How Sea Hearts Deal with Fear: Kate Barattini

Photo: Justin Morris ( Follyhood )

Photo: Justin Morris (Follyhood)

Kate Barattini is an artist born and raised in the sweet wetlands of the Southeastern United States. Kate has found herself with the desire to invoke positive emotion through many mediums.  At an early age she worked alongside her career artist mother and is now working on her own body of work. While she is known for her surfing inspired series “Animal Shred” Kate also has her hand in filmmaking as well as an illustrative body of work she most commonly utilizes in graphic design and murals.
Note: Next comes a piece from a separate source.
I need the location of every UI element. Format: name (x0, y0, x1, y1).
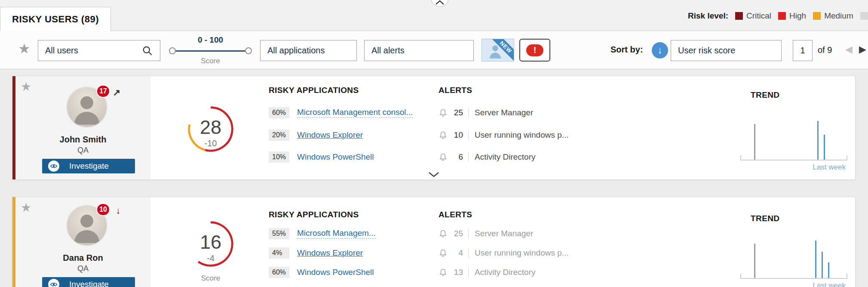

Kate’s mindset rests on the notion that life will continue growing and there is absolutely no reason at all to stop making whatever it is her heart wants to create, so long as it incites a kind of joy.

I first came across Kate’s amazing art and rad surfing style on Instagram this year and decided, yep, we need to interview this girl because she epitomizes what it means to be a Sea Heart. The deal was sealed when I learned how much she loves Craig Andersen, her Kane Garden fish, and traveling the world in search of bigger, more powerful waves. Thanks to Kate and Enjoy!

Photo: Felipe Ditadi

Photo: Felipe Ditadi

So Kate,

Tell us a little bit about where you live and where you surf? What’s your homebreak like?

I live on the South Carolina coast outside of a beautiful historic city, Charleston. Surrounding the peninsula of Charleston are sea islands protecting the mainland, and protecting those sea islands are barrier islands, where the waves are. The rivers that separate (and connect) these land masses are flush with beautiful salt marshes that are incredibly bio-diverse and worth every deep breath of awe. Thanks to these wetlands the route to the barrier islands to surf is very entertaining and full of notes on everything from the weather to seasonal migrations. Our waves are small for the most part, as most would imagine waves are on the East Coast. However, they are fast and they come in all different shapes and sizes depending on the swell. When its big it is heavy and requires very strong paddling and a quick pop-up. Learning to surf out here grooms a surfer to surf just about any type of wave and I'm grateful to have these waters as my home.


When did you learn to surf?  How long did it take you to transition to riding a shortboard?

I learned to surf when I was 19.  I was a classic, stubborn, young lady and started on a shortboard...it took me an embarrassingly long time to pop-up regularly.  Then I got a fun shape and I saw the light! 

It took me 2 years to transition to a shortboard. I remember buying it on my 21st birthday, a used 5'10" Kane Garden quad fish, I had a slight buzz during the purchase      which made the spending of money a bit easier :) 

Photo: Kate’s Dad

Photo: Kate’s Dad

Tell us about some of the biggest surf you’ve ever experienced. Where was it and how big was it?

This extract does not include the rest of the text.